O SANGUE DE GAZA ESTÁ NAS MÃOS DO OCIDENTE TANTO QUANTO NAS DE ISRAEL

A mão mais sangrenta do massacre atual de palestinos e israelenses pertence, não ao Hamas ou ao governo de Netanyahu, mas ao Ocidente.

Veja o vídeo em baixo
Por Jonathan Cook

A mão mais sangrenta do massacre actual de palestinianos e israelitas pertence, não ao Hamas ou ao governo de Netanyahu, mas ao Ocidente.

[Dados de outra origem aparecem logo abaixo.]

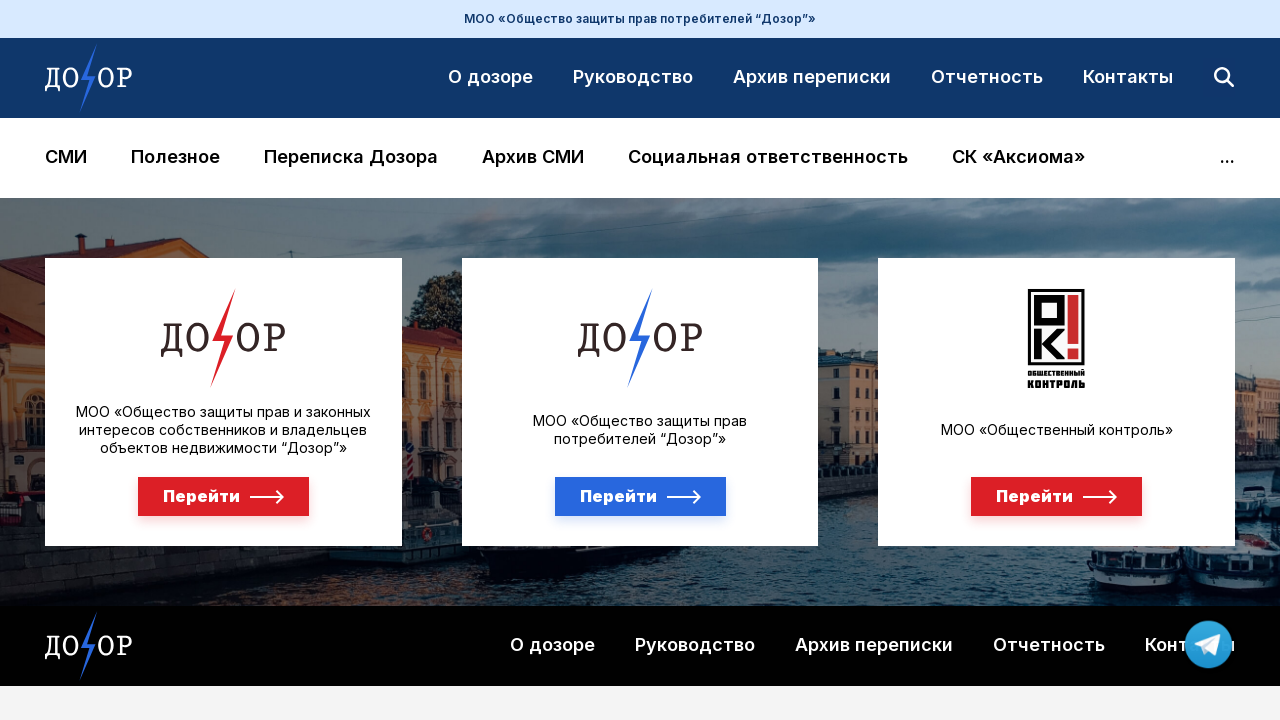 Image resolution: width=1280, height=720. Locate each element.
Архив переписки (812, 76)
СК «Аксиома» (1018, 157)
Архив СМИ (533, 157)
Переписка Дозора (351, 157)
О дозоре (490, 76)
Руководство (633, 76)
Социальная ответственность (768, 157)
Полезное (175, 157)
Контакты (1128, 76)
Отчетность (987, 76)
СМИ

Sim, combatentes palestinianos realizaram um ataque brutal no fim-de-semana contra assentamentos israelitas nos arredores da Faixa de Gaza. Mas este ataque não surgiu do nada, ou sem aviso. Não foi "não provocado", como Israel gostaria que acreditássemos.

Na verdade, as capitais ocidentais sabem exactamente o quanto os palestinianos de Gaza foram provocados, porque esses mesmos governos foram cúmplices por décadas no apoio a Israel, que limpou etnicamente os palestinianos da sua terra natal e aprisionou os restos da população em guetos dentro da Palestina histórica.

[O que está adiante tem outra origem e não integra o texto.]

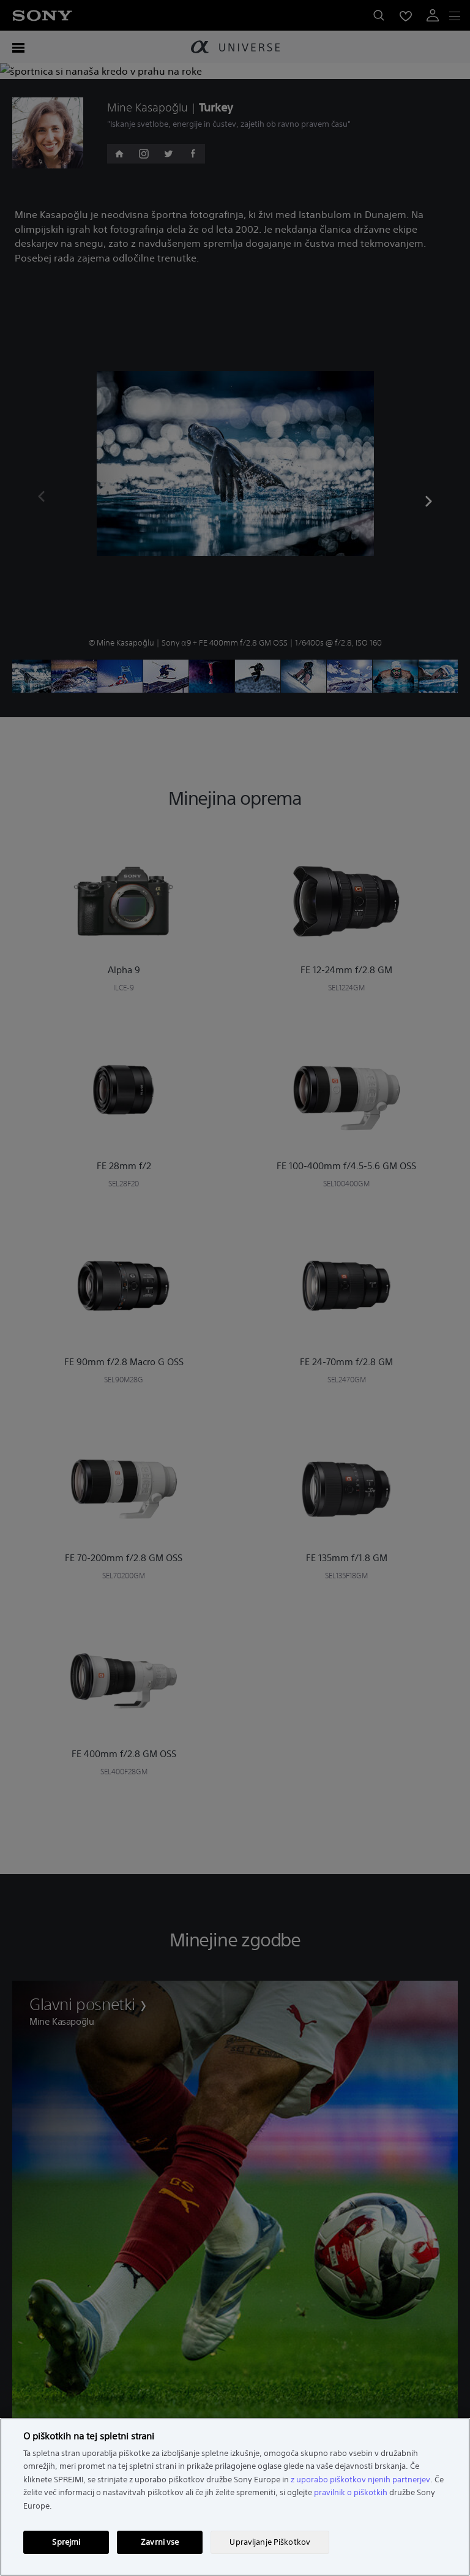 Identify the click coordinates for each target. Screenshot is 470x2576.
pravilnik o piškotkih (350, 2492)
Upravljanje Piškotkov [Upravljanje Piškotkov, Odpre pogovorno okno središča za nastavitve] (269, 2542)
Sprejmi (66, 2542)
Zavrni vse (160, 2542)
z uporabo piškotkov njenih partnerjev (360, 2479) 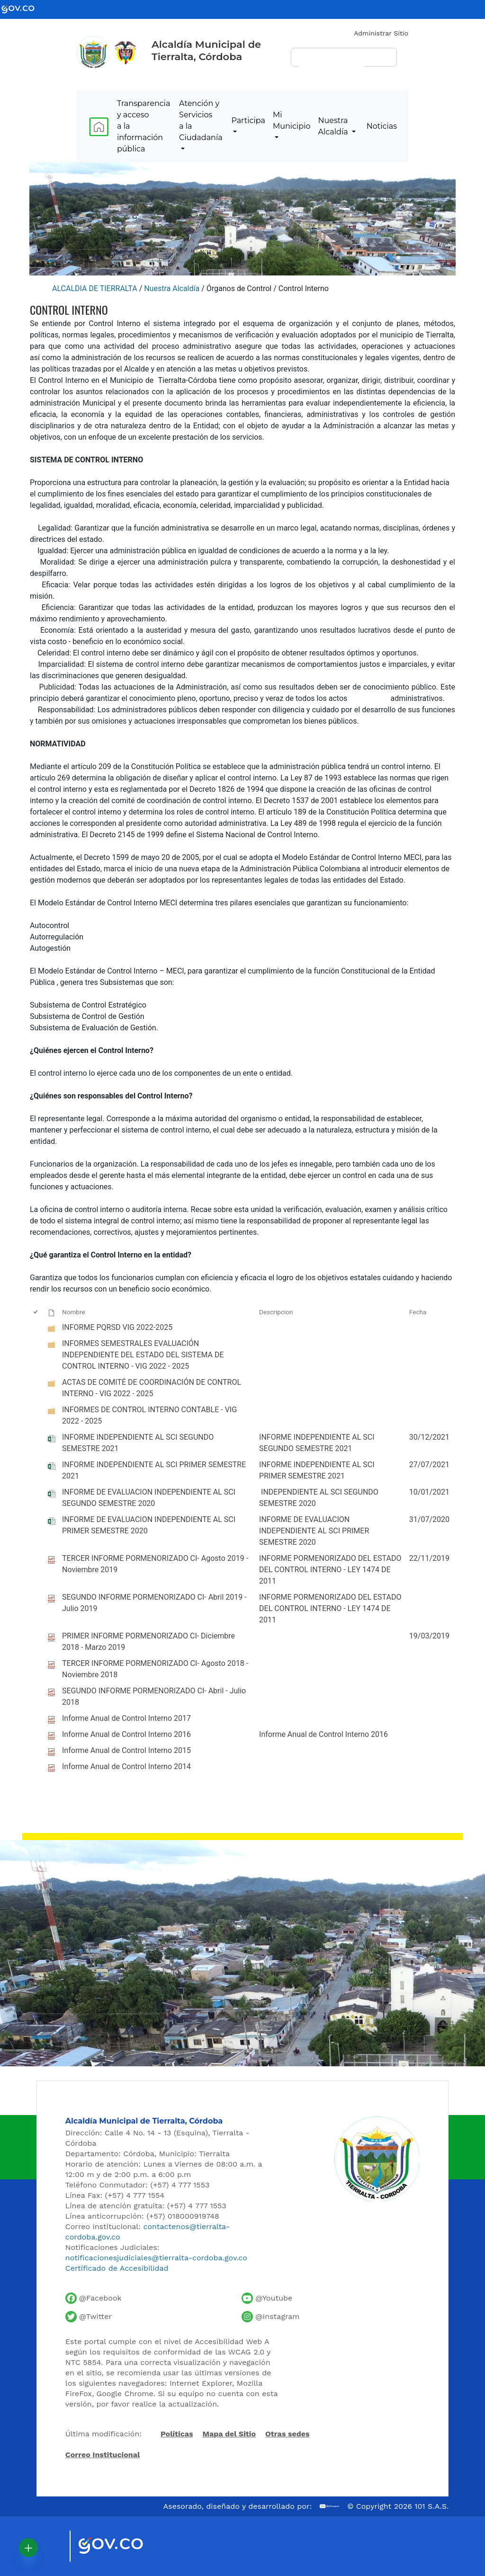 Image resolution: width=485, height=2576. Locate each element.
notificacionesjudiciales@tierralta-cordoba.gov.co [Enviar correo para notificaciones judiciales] (156, 2257)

Nos últimos 16 anos, o apoio ocidental a Israel não vacilou, mesmo quando Israel transformou o enclave costeiro de Gaza da maior prisão a céu aberto do mundo em uma terrível câmara de tortura, onde os palestinianos são experimentados.

Os seus alimentos e energia foram racionados, itens essenciais da vida negados a eles, o seu acesso à água potável lentamente removido e os seus hospitais impedidos de receber suprimentos e equipamentos médicos.

O problema não é a ignorância. Os governos ocidentais foram informados em tempo real dos crimes que Israel está cometendo: em telegramas confidenciais dos seus próprios funcionários da embaixada e em relatórios intermináveis de grupos de direitos humanos documentando o regime de apartheid de Israel sobre os palestinianos.

E, no entanto, os políticos ocidentais não fizeram nada para intervir, nada fizeram para exercer uma pressão significativa. Pior, recompensaram Israel com um apoio militar, financeiro e diplomático sem fim.


'Animais humanos'

O Ocidente não é menos responsável agora, à medida que Israel intensifica o seu tratamento bárbaro de Gaza. O ministro da Defesa, Yoav Gallant, decidiu esta semana aprofundar o cerco a Gaza, interrompendo todos os alimentos e poder – um crime contra a humanidade.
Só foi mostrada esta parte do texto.